━━ DATA SECTION ━━

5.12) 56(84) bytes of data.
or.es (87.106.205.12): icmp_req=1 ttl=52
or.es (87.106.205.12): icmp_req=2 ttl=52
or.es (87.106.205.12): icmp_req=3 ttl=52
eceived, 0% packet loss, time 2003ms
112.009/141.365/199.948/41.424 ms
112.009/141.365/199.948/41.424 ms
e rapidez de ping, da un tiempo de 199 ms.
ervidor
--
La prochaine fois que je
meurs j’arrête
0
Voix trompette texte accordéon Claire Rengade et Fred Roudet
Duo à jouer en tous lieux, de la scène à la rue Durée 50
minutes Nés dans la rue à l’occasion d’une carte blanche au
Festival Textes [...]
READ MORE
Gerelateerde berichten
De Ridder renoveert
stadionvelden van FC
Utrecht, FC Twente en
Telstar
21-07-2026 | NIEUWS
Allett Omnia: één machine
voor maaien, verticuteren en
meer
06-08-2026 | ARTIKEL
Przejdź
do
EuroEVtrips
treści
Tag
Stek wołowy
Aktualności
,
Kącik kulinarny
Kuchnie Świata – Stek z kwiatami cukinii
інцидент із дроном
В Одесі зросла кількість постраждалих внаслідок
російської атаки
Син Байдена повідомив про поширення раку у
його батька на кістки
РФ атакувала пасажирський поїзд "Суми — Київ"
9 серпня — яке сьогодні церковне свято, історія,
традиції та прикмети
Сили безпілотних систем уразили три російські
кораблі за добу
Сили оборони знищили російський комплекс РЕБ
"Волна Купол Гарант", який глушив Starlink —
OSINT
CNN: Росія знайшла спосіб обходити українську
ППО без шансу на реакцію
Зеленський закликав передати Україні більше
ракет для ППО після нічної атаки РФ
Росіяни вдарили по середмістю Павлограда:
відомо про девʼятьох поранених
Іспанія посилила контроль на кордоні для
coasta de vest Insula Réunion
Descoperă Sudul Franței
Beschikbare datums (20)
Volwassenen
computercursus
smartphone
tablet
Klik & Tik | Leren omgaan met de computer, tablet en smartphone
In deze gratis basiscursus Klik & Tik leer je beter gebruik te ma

━━━
━━ DATA SECTION ━━

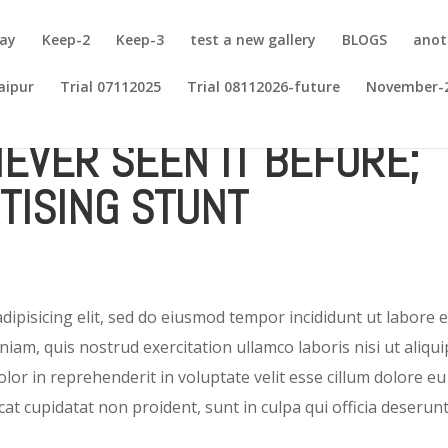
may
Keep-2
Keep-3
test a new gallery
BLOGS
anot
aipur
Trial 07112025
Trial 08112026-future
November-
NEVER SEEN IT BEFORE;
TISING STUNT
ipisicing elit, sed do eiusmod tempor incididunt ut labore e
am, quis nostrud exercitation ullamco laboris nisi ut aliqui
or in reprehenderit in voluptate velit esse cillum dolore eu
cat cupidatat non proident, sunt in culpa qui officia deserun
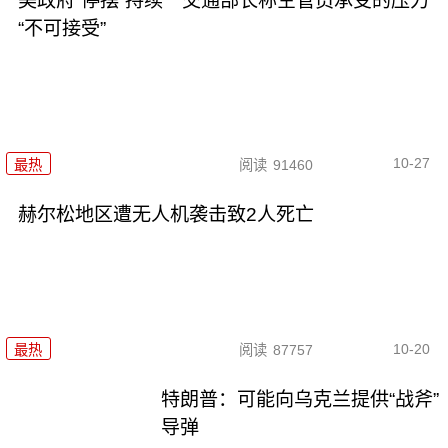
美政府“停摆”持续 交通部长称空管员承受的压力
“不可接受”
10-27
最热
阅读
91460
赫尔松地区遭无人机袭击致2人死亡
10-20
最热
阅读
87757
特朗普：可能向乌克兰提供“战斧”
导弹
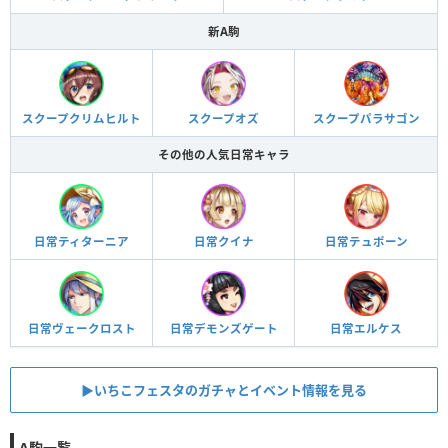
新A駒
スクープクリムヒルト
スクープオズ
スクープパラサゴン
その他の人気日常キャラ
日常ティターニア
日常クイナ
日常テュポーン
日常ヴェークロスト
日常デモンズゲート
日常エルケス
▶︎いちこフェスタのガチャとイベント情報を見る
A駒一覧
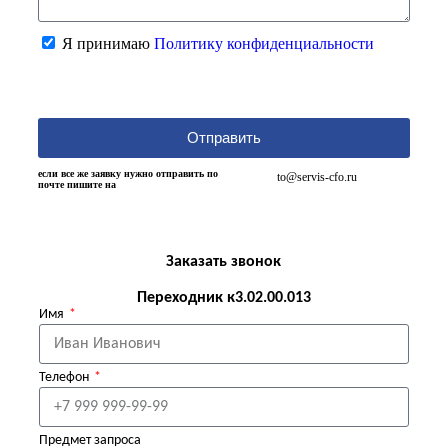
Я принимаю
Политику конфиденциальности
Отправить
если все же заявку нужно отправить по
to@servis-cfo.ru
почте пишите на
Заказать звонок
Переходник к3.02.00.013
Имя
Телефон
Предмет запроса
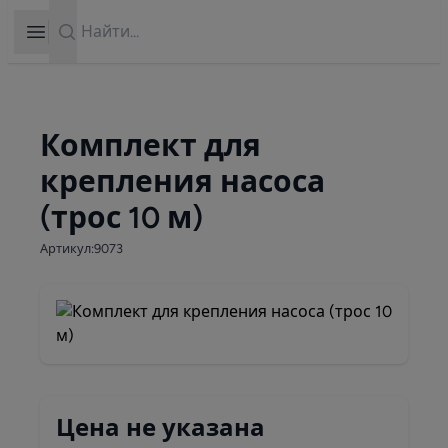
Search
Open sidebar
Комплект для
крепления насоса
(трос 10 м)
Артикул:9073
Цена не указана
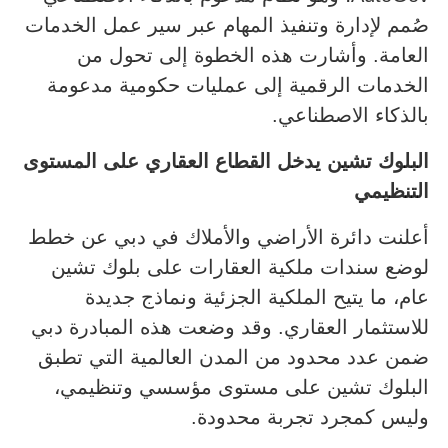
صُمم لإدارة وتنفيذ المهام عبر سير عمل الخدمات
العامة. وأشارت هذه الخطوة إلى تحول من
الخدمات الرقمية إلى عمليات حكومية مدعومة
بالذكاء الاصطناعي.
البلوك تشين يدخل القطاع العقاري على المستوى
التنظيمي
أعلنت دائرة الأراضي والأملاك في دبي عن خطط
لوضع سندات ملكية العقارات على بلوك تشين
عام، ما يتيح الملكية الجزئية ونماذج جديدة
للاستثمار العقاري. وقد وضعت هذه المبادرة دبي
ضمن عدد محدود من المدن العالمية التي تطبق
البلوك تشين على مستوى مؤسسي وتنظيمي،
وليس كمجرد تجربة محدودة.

━━━

**ABOUT THIS EXERCISE**
Filter the records down to the lines containing the word "العقاري", and copy those.

**RESULT**
البلوك تشين يدخل القطاع العقاري على المستوى
للاستثمار العقاري. وقد وضعت هذه المبادرة دبي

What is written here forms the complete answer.